Even without downloading the social media app, TikTok’s short, shareable videos are almost impossible to escape. From Instagram to Reddit, they’re shared again, and again, and again.
TikTok’s algorithm is one of the most mathematical and sophisticated. As the New York Times puts it, it basically reads your mind. The app speaks to each user’s interests and quirks, making it really easy to scroll for hours on end (yes, I’ve been there).

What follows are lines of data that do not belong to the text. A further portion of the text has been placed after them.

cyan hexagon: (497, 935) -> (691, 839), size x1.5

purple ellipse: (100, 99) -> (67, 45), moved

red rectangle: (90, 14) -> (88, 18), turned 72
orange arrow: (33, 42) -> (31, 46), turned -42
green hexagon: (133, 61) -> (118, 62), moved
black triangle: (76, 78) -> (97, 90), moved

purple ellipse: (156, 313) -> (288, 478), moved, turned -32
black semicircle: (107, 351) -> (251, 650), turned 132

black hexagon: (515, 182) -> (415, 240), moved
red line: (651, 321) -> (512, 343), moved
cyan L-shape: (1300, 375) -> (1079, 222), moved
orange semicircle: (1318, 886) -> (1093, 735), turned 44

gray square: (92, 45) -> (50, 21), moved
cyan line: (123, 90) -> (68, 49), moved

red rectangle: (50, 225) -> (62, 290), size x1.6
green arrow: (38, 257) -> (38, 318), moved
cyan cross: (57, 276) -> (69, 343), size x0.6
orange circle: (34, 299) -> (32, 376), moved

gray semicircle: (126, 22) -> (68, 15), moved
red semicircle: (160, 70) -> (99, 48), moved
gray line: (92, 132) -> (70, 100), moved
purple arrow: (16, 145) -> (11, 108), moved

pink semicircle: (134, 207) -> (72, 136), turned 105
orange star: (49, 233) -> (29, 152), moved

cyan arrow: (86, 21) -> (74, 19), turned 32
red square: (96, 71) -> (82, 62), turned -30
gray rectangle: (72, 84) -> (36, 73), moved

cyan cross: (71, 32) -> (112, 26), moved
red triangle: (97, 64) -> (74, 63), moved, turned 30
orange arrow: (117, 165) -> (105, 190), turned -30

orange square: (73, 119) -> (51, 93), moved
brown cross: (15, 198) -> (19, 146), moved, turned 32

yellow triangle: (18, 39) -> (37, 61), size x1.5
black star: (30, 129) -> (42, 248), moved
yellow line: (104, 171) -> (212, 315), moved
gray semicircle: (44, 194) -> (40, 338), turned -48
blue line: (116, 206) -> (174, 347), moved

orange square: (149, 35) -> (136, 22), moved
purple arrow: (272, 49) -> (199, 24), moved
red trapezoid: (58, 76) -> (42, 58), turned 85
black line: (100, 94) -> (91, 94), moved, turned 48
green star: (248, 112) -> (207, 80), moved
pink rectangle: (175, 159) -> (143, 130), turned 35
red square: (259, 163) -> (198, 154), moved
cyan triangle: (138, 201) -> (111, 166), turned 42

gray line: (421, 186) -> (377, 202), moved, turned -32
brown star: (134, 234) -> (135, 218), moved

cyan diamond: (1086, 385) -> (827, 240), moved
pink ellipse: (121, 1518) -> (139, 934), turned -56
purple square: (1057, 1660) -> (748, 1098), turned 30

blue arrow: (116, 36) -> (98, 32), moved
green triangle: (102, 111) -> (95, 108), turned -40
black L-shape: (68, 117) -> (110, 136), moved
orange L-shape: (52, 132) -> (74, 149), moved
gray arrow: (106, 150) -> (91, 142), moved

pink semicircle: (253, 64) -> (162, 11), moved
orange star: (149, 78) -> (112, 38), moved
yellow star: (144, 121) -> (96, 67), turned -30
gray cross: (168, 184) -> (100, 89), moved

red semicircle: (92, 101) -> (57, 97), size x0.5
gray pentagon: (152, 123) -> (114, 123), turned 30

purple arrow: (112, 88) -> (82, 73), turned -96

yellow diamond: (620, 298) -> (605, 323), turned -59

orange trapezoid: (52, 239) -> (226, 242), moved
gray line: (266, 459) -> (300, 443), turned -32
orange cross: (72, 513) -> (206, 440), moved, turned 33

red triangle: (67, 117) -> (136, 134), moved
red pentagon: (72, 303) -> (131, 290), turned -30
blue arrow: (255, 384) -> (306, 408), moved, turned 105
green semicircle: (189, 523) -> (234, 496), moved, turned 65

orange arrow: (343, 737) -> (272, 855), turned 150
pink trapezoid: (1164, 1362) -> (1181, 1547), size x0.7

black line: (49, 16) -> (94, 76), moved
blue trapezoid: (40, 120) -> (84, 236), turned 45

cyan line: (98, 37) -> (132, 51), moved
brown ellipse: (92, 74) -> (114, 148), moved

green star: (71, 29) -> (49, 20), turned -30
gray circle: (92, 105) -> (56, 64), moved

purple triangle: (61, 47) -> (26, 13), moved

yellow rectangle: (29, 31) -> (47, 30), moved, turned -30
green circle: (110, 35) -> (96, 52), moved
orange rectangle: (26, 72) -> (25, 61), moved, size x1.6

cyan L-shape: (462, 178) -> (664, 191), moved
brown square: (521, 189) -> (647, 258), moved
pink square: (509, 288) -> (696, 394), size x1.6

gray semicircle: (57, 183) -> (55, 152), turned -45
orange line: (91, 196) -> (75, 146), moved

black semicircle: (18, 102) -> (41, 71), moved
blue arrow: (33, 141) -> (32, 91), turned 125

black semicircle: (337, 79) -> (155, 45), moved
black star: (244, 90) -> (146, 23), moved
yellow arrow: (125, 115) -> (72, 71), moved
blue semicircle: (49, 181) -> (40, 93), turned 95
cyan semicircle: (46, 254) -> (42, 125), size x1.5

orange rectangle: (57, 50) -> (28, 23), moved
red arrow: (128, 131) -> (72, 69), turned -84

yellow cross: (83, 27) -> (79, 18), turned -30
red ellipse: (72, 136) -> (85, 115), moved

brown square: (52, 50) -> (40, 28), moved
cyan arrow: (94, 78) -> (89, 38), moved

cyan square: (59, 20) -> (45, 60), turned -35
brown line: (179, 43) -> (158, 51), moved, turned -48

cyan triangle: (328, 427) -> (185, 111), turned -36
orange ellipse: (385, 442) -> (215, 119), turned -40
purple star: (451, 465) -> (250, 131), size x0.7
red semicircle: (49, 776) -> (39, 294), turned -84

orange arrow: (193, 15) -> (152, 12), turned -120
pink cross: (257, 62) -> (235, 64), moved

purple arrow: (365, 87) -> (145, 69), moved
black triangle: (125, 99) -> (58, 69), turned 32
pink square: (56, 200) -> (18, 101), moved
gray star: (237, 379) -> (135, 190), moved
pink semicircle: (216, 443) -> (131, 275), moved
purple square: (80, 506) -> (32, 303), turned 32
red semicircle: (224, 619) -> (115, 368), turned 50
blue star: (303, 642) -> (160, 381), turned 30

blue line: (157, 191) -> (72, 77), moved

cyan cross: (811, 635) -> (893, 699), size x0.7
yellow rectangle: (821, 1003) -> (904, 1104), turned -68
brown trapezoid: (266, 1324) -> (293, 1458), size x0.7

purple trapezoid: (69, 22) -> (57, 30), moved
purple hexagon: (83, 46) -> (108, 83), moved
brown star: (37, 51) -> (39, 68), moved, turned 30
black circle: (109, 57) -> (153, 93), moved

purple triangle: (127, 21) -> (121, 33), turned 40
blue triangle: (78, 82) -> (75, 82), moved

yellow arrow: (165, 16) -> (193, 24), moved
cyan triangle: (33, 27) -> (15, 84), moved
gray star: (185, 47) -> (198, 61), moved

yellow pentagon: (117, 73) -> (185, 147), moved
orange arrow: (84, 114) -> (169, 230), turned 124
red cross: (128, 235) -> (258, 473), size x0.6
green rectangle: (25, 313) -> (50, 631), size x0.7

I’ve curated my TikTok feed to cater to my interests. Or, more likely, the algorithm figured me out. After using the app for nearly two years, I am now fed almost solely cooking videos, grocery hauls, and home decor tours. I’ve saved enough recipes I’ll probably never make to last me five years. I did, though, make the viral TikTok pasta.
But, as it turns out, there is also a whole world of factory TikToks. These videos are transforming our understanding of the factory worker and how things are made. But why are they so popular?
Factory videos on TikTok range from gloves being made on an assembly line to production lines of workers putting toys together. Today, the #factory hashtag has more than 4.5 billion views on the platform and nearly 6 billion related videos. To put that in perspective, the #cuteanimal hashtag has just over 917 million views.
A TikTok user with the handle “Production Line” has nearly 245,000 followers. This account’s videos range from eggs being manually painted gold, to cardboard boxes moving down a conveyor belt, to workers handling beads for garments.
Other popular accounts show similar production processes. While it’s impossible to define “factory TikTok” in just a few words, it gives a small peek into how products, often mundane, are made.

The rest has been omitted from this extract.